(Study material)

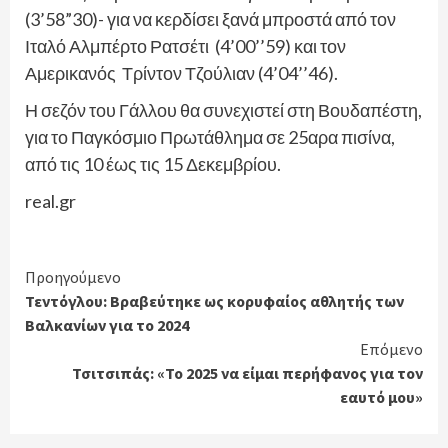
(3’58”30)- για να κερδίσει ξανά μπροστά από τον
Ιταλό Αλμπέρτο Ρατσέτι (4’00’’59) και τον
Αμερικανός Τρίντον Τζούλιαν (4’04’’46).
Η σεζόν του Γάλλου θα συνεχιστεί στη Βουδαπέστη,
για το Παγκόσμιο Πρωτάθλημα σε 25αρα πισίνα,
από τις 10 έως τις 15 Δεκεμβρίου.
real.gr
Continue
Προηγούμενο
Τεντόγλου: Βραβεύτηκε ως κορυφαίος αθλητής των
Reading
Βαλκανίων για το 2024
Επόμενο
Τσιτσιπάς: «Το 2025 να είμαι περήφανος για τον
εαυτό μου»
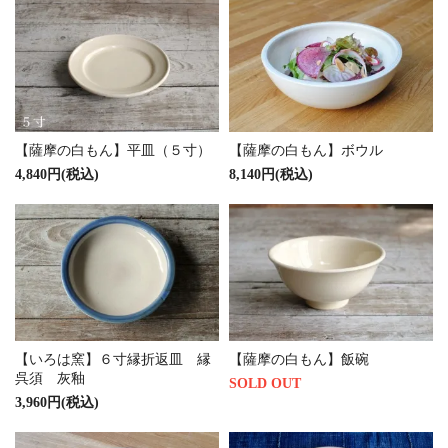
【薩摩の白もん】平皿（５寸）
【薩摩の白もん】ボウル
4,840円(税込)
8,140円(税込)
【いろは窯】６寸縁折返皿 縁
【薩摩の白もん】飯碗
呉須 灰釉
SOLD OUT
3,960円(税込)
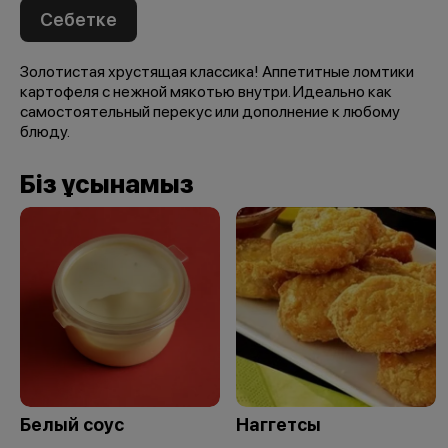
Себетке
Золотистая хрустящая классика! Аппетитные ломтики
картофеля с нежной мякотью внутри. Идеально как
самостоятельный перекус или дополнение к любому
блюду.
Біз ұсынамыз
Белый соус
Наггетсы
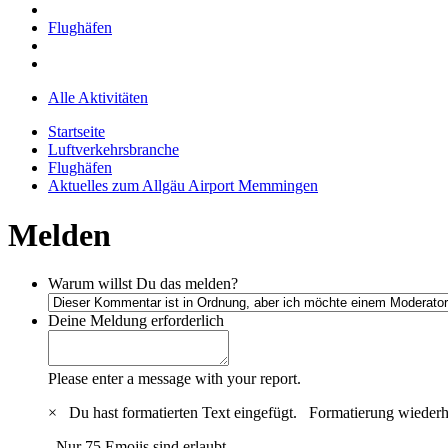
Flughäfen
Alle Aktivitäten
Startseite
Luftverkehrsbranche
Flughäfen
Aktuelles zum Allgäu Airport Memmingen
Melden
Warum willst Du das melden?
Deine Meldung
erforderlich
Please enter a message with your report.
×
Du hast formatierten Text eingefügt.
Formatierung wiederh
Nur 75 Emojis sind erlaubt.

(End Study material)

How to complete this task:
Your job is to transcribe the entries above exactly; skip the pictures.

Answer box:
(3’58”30)- για να κερδίσει ξανά μπροστά από τον
Ιταλό Αλμπέρτο Ρατσέτι (4’00’’59) και τον
Αμερικανός Τρίντον Τζούλιαν (4’04’’46).
Η σεζόν του Γάλλου θα συνεχιστεί στη Βουδαπέστη,
για το Παγκόσμιο Πρωτάθλημα σε 25αρα πισίνα,
από τις 10 έως τις 15 Δεκεμβρίου.
real.gr
Continue
Προηγούμενο
Τεντόγλου: Βραβεύτηκε ως κορυφαίος αθλητής των
Reading
Βαλκανίων για το 2024
Επόμενο
Τσιτσιπάς: «Το 2025 να είμαι περήφανος για τον
εαυτό μου»
【薩摩の白もん】平皿（５寸）
【薩摩の白もん】ボウル
4,840円(税込)
8,140円(税込)
【いろは窯】６寸縁折返皿 縁
【薩摩の白もん】飯碗
呉須 灰釉
SOLD OUT
3,960円(税込)
Себетке
Золотистая хрустящая классика! Аппетитные ломтики
картофеля с нежной мякотью внутри. Идеально как
самостоятельный перекус или дополнение к любому
блюду.
Біз ұсынамыз
Белый соус
Наггетсы
Flughäfen
Alle Aktivitäten
Startseite
Luftverkehrsbranche
Flughäfen
Aktuelles zum Allgäu Airport Memmingen
Melden
Warum willst Du das melden?
Deine Meldung
erforderlich
Please enter a message with your report.
×
Du hast formatierten Text eingefügt.
Formatierung wiederh
Nur 75 Emojis sind erlaubt.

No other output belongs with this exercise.